Leased by the Farm in 1717, the  Hôtel de Bretonvilliers, dominated the point of the Ile-Saint-Louis, with terraced gardens overlooking the Seine.  Again the site had been among Paris's most prestigious 17th-century private residences: the interior boasted a grand gallery by Sébastien Bourdon and more splendid painted ceilings by Simon Vouet.  It housed chiefly the bureaux of the aides and entrées de Paris.   Despite its grandeur,  by the end of the period, the location had already lost much its importance as the services of the Farm became concentrated in the area of the rue de Grenelle.  

Ruins of the Hôtel de Bretonvilliers by Gabrielle-Marie Niel, 1875
Baltimore Museum of Art


After serving briefly as an armaments factory, the site was sold off  by the Revolutionary government in 1795.  The buildings were finally demolished to make way for the Boulevard Henri-IV and the new pont Sully between 1840 and 1874.  Traffic now passes through a single remaining pavilion at the end of the rue de Bretonvilliers.


https://fr.wikipedia.org/wiki/H%C3%B4tel_de_Bretonvilliers



The Hôtel de Longueville

Jean-Michel Moreau, View of the Hôtel of the Tobacco farm, 1763, National Gallery of Art, Washington

Location: Rue Saint-Thomas du Louvre & rue Saint-Nicaise
Rennovated by Clément II Métezeau, 1621-1624. 

In the possession of the General-Farm: c.1750-1791

Annexe of the General-Farm
Ferme du tabac
Régie des droits réunis  

Demolished in 1848 to make way for the  extension of the Louvre.

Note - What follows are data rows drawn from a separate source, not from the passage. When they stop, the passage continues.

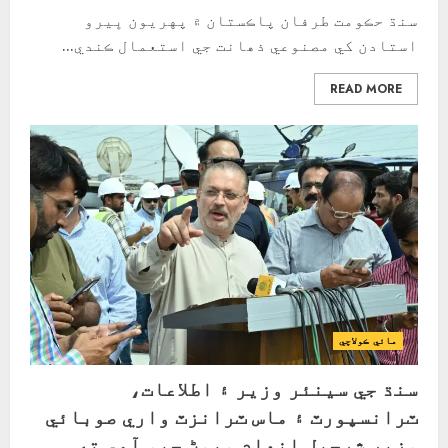
سنڌ حڪومت طرفان پاڪستان ۾ پهريون ڀيرو
استادن کي مصنوعي ذھانت جي استعمال ڪندي...
READ MORE
مائي ڪولاچي
سنڌ جي سينئر وزير ۽ اطلاعات،
ٽرانسپورٽ ۽ ماس ٽرانزٽ واري صوبائي
وزير شرجيل انعام ميمڻ چيو آهي ته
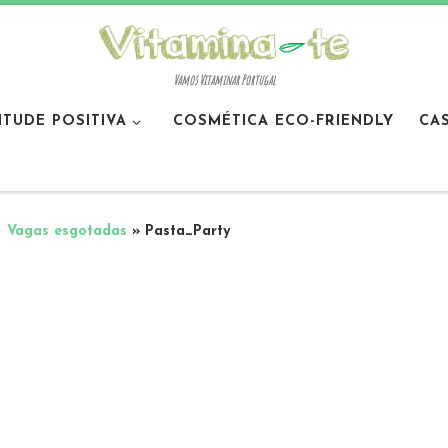
Vamos Vitaminar Portugal
ITUDE POSITIVA
COSMÉTICA ECO-FRIENDLY
CA
– Vagas esgotadas
»
Pasta_Party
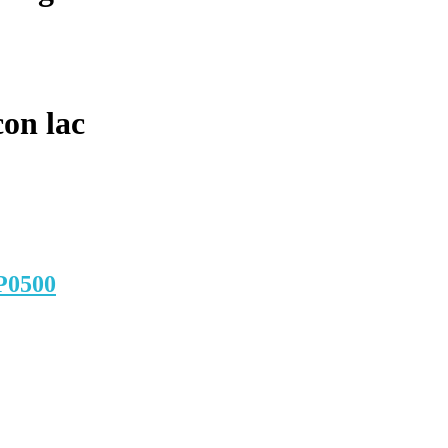
on lac
SP0500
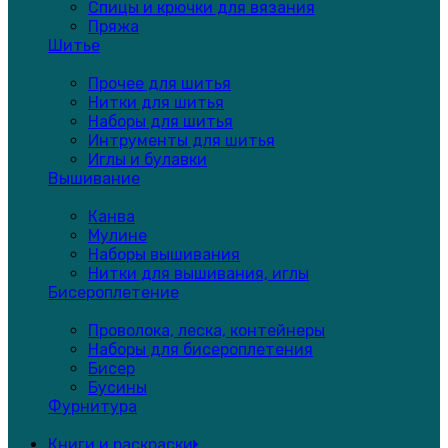
Спицы и крючки для вязания
Пряжа
Шитье
Прочее для шитья
Нитки для шитья
Наборы для шитья
Интрументы для шитья
Иглы и булавки
Вышивание
Канва
Мулине
Наборы вышивания
Нитки для вышивания, иглы
Бисероплетение
Проволока, леска, контейнеры
Наборы для бисероплетения
Бисер
Бусины
Фурнитура
Книги и раскраски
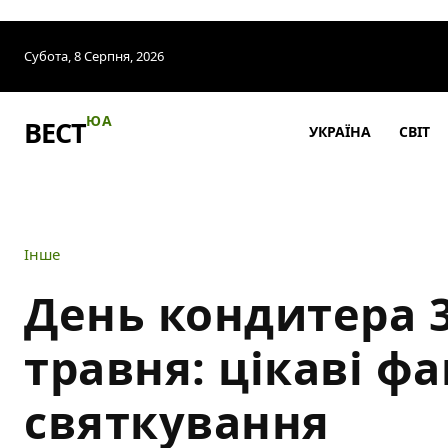
Субота, 8 Серпня, 2026
ЮА
ВЕСТ
УКРАЇНА
СВІТ
Інше
День кондитера 
травня: цікаві фа
святкування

In 1746 the administration of the tobacco monopoly was transferred to the Hôtel de Longueville, in the rue Saint-Thomas, literally next door to the Louvre Palace .  

The building, which was acquired from the duc de Chevreuse, was yet another splendid historical residence,  resonant with memories of Richelieu, Mazarin and the Fronde.  It had the advantage of offering sufficient space to accommodate the tobacco warehouse and processing factory on the same site.  During  Revolutionary and Napoleonic times, it period it was occupied by a public ballroom, then  stables, before being finally demolished in 1832 to make way for the enlargement of the place du Caroussel: "A ceiling on which  Mignard had painted Aurore, the final vestige of the splendours of this historic house, fell into the dust of the demolition works."  Les derniers fermiers généraux, 1872, p.195-6.



The grenier à sel


The 18th-century grenier à sel was a purpose-built building, designed by architect Jacques de La Joue in 1698.  It occupied the site of the former house of the canons of Joyenval Abbey, on the corner of the  rue des Orfèvres and the rue Saint-Germain-l'Auxerrois -  close by the quai de la de la Mégisserie, where the cargoes of salt were unloaded from the river boats.

The long rectangular building in fact housed three separate warehouses, divided by thick stone walls, and with adjacent entrance on the rue Saint-Germain-l'Auxerrois.  Each bore a coat-of-arms which gave the warehouse its name: the grenier-l'Abbaye (arms of the abbaye de Joyenval), the grenier-au-Soleil (arms of Louis XIV) and the grenier-l'Évêque (arms of the Bishop of Chartres).  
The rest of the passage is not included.